Dois exemplos: para os 1% dos ” bancos de abelhas ” que financiam ainda a actividade de produção de riqueza existem 99% de “bancos de vespas ” que capturam as políticas para desregularem as finanças e nos venderem os produtos derivados, completamente inúteis, logo, completamente desnecessários – milhares de milhões de produtos tóxicos – e nos impingirem também a especulação à vista. Outro exemplo, “o espírito de vespa” invade as nossas melhores Universidades, uma vez que mais de metade dos alunos da Polytechnique se destinam a alimentar  as profissões que preenchem o universo da finança.


Em todo o mundo, as abelhas trabalhadoras revoltam-se contra as vespas predadoras que as exploram. Existe uma relação muito forte de parentesco entre as Primaveras “árabes”, e os “indignados” de Madrid, os revoltados de Atenas, os rebeldes de Telavive e até mesmo com os manifestantes em cólera de Londres. Todos querem viver do seu trabalho e reencontrar a sua dignidade. Em todos os lugares no mundo, as abelhas, agricultores, artesãos, taxistas, jovens licenciados, artistas, empresários, trabalhadores, intelectuais, etc. ousam enfrentar nas ruas o mundo dos predadores que são as vespas: os ditadores, o mundo das finanças, o mundo dos que vivem das rendas, de todos os tipos, os rentiers,  os privilegiados, os ociosos, todos os que vivem comodamente sentados à espera que lhes cheguem os seus rendimentos de privilégios, os rendimentos dos seus “direitos de portagem” (“gate keeper business “), sentados  à espera que lhes cheguem os rendimentos enviados pelos subscritores de todos os tipos de serviços possíveis, que lhes cheguem afinal o preço da sua assinatura ou do acesso ao serviço.


Acabar com os ditadores dos países árabes, acabar com os políticos gregos corruptos, acabar com os especuladores imobiliárias espanhóis, pôr fim ao Governo israelita, que privilegia a guerra desnecessária, acabar com os predadores que se refugiam em Wall Street e na City,; por todo o lado e em todos os países, é a mesma luta: contra a ditadura política, a Sul, e contra a ditadura financeira, a Norte.


É o que a crise actual cruamente põe em evidência, é um sistema desviado, construído sobre o virtual, longe, muito longe mesmo das grandes inovações. Emerge um desejo de um novo modelo económico e social, com mais produção de bens, com mais engenheiros, com mais indústria, com mais agricultura, com mais visão de longo prazo, com mais trabalho para os jovens e para os menos jovens, também. É ainda tempo para a França e a Europa para corrigir em esta trajectória infernal do sistema actual.

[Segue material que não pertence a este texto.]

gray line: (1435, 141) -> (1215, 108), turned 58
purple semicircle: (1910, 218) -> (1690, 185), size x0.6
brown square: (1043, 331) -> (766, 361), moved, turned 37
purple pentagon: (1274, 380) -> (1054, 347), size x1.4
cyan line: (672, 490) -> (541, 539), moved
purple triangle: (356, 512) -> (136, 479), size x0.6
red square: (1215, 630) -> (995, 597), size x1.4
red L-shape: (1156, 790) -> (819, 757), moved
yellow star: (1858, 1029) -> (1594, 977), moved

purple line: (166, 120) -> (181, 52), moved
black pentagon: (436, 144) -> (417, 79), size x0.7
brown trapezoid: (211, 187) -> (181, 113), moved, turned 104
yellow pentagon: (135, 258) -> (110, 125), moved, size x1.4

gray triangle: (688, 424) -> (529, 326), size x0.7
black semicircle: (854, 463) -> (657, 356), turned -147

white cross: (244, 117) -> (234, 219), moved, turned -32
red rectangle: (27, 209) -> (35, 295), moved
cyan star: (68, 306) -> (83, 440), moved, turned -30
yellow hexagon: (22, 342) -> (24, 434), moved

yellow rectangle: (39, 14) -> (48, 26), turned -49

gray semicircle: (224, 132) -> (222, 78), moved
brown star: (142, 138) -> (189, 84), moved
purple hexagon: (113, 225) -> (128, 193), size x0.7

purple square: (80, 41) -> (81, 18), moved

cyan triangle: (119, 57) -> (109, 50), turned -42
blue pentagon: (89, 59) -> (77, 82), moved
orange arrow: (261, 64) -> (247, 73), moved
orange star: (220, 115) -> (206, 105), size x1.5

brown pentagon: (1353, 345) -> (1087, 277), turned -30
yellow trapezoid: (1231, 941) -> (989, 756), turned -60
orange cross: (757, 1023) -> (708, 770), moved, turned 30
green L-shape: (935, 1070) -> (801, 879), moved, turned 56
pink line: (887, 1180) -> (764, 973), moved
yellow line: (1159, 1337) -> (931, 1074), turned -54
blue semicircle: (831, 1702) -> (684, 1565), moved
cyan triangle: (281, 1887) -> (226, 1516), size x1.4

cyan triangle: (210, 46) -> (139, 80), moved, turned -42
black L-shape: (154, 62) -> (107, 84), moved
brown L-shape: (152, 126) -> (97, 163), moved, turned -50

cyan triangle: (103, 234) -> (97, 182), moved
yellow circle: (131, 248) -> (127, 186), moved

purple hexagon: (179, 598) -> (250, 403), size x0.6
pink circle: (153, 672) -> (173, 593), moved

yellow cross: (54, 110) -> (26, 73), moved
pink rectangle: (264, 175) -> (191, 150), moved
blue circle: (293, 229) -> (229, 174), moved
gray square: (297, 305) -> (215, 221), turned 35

Seria injusto pedir às abelhas que trabalhem ainda mais para repararem os danos causados pelas vespas do sistema financeiro que conseguiram impor a manutenção do sistema (produtos desregulados, agências financeiras imperiais, dívidas soberanas à sua disposição…) sobre as políticas, que se vergam perante estes novos monstros que devem ser constantemente “acalmados”. Mas quem se ocupa em acalmar os desempregados, os trabalhadores, os industriais? Uma solução: acabar com estas falsas profissões em que as vespas investiram, acabar com  todos os nichos próximos dos poderes políticos onde eles crescem, onde eles prosperam e taxar todos estes actores improdutivos. Mas também reagrupar todas as abelhas e juntarmo-nos à sua revolta contra as vespas.

 

Jean-Louis Guigou,economista, La révolte des abeilles contre les frelons, Le Monde, Agosto de 2011.